- [Dataset entries]
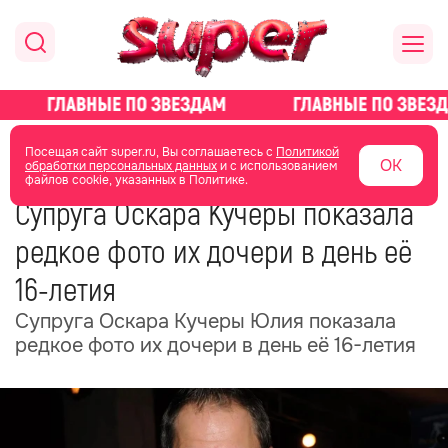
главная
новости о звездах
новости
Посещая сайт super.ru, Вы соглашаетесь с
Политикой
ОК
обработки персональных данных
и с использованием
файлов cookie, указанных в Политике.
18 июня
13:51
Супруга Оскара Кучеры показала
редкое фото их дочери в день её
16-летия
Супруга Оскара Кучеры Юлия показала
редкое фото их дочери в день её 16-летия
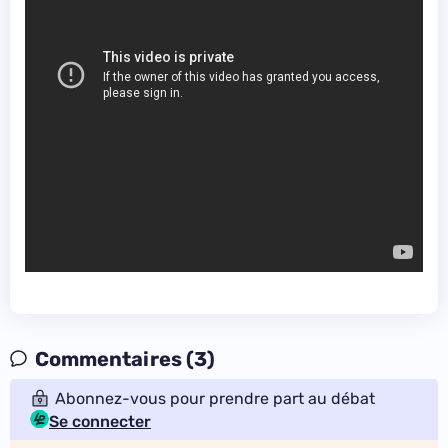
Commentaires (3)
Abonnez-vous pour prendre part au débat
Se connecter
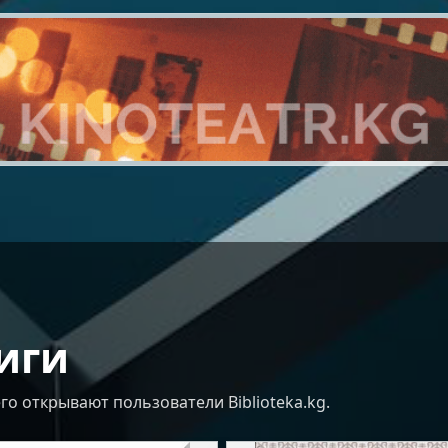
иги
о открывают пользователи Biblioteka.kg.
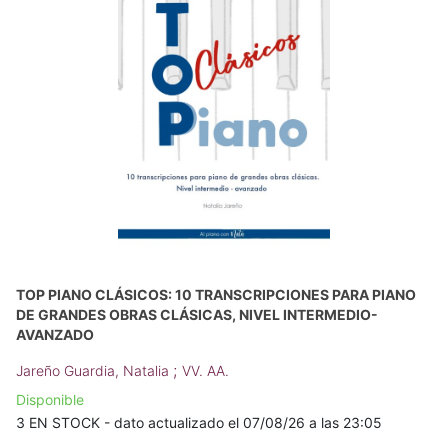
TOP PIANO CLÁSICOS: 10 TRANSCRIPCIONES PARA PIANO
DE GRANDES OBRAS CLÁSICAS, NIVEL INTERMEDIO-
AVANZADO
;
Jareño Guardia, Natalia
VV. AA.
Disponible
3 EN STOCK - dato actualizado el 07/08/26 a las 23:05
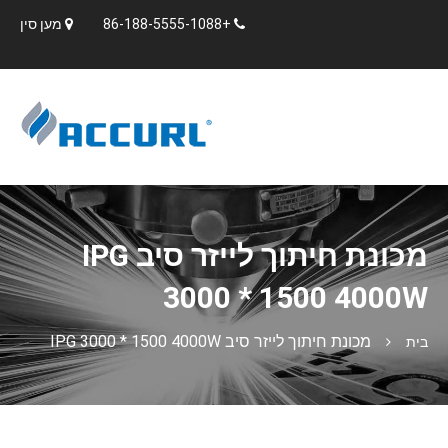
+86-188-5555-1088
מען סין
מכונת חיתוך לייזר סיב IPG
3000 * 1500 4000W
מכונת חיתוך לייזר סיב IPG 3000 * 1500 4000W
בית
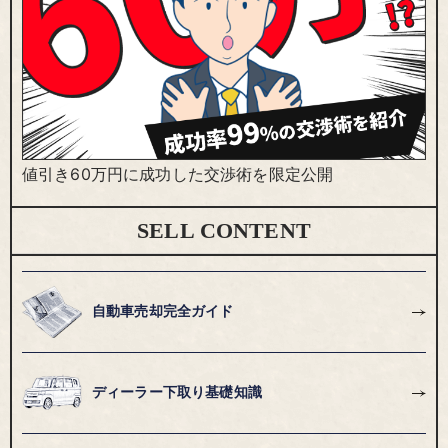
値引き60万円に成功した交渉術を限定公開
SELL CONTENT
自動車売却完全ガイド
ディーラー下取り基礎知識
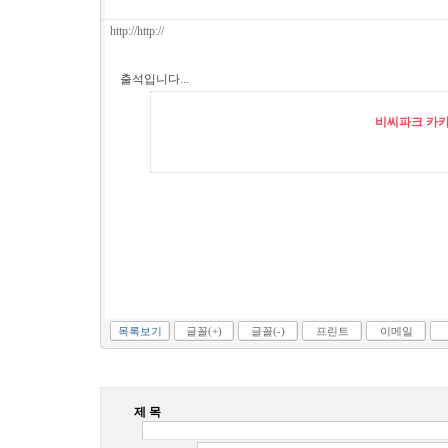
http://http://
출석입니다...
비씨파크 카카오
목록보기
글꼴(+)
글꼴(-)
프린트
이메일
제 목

==

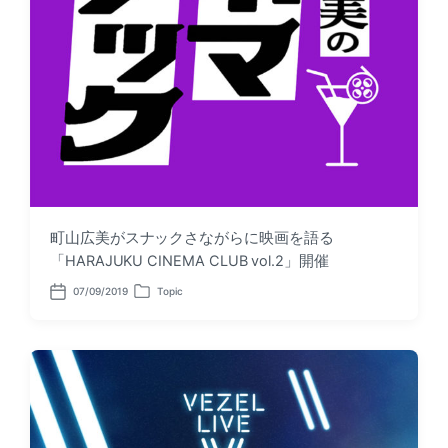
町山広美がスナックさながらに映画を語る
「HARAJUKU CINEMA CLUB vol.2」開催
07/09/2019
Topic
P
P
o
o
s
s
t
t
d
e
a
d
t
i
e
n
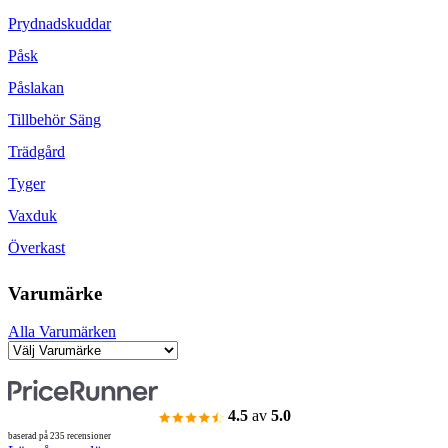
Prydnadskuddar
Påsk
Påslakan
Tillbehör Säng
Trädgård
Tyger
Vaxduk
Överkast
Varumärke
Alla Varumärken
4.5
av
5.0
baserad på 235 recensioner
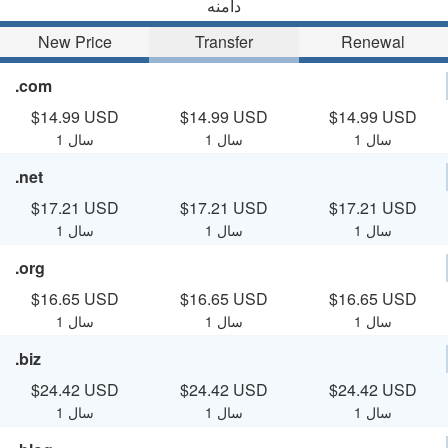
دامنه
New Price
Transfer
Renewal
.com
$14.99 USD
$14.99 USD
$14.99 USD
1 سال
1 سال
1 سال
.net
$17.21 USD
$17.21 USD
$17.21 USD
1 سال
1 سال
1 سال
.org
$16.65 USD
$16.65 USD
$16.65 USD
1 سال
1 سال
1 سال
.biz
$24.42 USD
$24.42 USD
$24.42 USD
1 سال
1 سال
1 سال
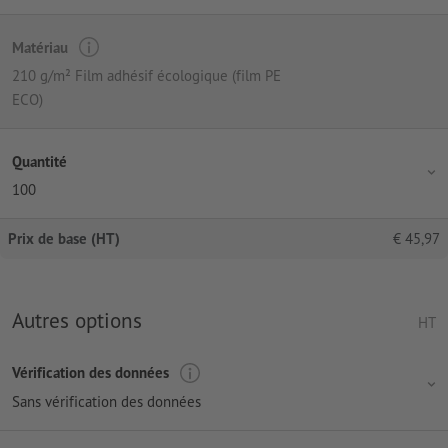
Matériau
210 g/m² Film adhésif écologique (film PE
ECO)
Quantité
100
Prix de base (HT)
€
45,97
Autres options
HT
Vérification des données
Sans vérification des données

* * *

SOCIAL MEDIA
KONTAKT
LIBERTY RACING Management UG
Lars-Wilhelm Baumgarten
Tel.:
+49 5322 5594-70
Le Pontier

- [Task to complete]
Every line with "מכונת" in it should be copied from the entries above.

- [Answer to this task]
מכונת חיתוך לייזר סיב IPG
מכונת חיתוך לייזר סיב IPG 3000 * 1500 4000W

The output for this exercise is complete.